While the above is undoubtedly true, I believe (I haven't seen this in the medical press yet) that there is another factor- how hypertension is managed in Black subjects. For unknown reasons, Black people with hypertension respond poorly to a class of drugs called ACE inhibitors (yes, it's the same ACE you read about in the context of COVID receptors). In fact, there is evidence to suggest that Black subjects have a higher risk of death from MI (heart attack), stroke and heart failure when treated with ACE inhibitors than when not.

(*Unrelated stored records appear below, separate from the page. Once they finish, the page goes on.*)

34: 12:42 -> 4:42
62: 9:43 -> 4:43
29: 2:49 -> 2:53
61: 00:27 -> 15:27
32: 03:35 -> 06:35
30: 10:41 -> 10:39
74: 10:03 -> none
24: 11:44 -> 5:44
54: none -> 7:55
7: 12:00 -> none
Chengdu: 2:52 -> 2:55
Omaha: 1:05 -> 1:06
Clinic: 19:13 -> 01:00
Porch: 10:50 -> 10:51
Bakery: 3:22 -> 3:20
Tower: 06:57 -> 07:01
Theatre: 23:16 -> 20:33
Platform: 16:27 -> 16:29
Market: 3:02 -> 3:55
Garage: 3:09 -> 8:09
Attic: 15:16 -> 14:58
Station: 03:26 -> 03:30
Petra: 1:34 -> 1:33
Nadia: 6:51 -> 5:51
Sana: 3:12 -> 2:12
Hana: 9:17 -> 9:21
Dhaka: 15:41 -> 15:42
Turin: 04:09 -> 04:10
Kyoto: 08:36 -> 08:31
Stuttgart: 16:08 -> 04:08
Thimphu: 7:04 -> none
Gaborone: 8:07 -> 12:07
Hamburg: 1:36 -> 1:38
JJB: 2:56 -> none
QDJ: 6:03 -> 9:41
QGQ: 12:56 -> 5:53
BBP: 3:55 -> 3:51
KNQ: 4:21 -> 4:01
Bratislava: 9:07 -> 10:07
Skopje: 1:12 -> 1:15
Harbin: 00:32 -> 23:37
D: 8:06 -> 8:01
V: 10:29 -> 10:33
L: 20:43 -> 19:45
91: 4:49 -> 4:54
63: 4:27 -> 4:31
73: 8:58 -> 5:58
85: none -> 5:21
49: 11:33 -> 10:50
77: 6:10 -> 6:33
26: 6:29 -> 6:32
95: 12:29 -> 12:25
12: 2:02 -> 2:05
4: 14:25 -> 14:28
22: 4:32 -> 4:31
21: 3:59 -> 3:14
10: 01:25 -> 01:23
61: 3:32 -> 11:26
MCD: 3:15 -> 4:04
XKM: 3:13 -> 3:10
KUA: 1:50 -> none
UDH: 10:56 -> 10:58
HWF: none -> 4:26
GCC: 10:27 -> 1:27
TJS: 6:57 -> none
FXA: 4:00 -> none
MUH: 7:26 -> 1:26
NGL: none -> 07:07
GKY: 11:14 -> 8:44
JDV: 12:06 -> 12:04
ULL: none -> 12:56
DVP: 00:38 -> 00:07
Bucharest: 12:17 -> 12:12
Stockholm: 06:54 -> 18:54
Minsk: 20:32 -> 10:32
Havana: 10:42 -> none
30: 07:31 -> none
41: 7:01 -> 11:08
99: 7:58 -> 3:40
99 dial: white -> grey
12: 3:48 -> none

https://www.thecardiologyadvisor.com/home/topics/hypertension/ace-inhibitors-may-not-be-as-effective-in-black-patients/

As a result, ACE inhibitors are used far less often to treat hypertension in Blacks than in other races, and herein, I believe, lies the rub. I have cautioned here in the past against discontinuing ACE inhibitors in hypertensive subjects during the pandemic, as this is likely to lead to harm, an inference that was later confirmed by NEJM.

https://www.nejm.org/doi/full/10.1056/NEJMsr2005760 (free to access)

This is a case of unintended iatrogenic (physician induced) randomisation. If you are obese, and hypertensive, you are more likely to die from COVID 19. However, if you are obese, hypertensive and not taking ACE inhibitors, as in the majority of Black subjects, that risk is far higher.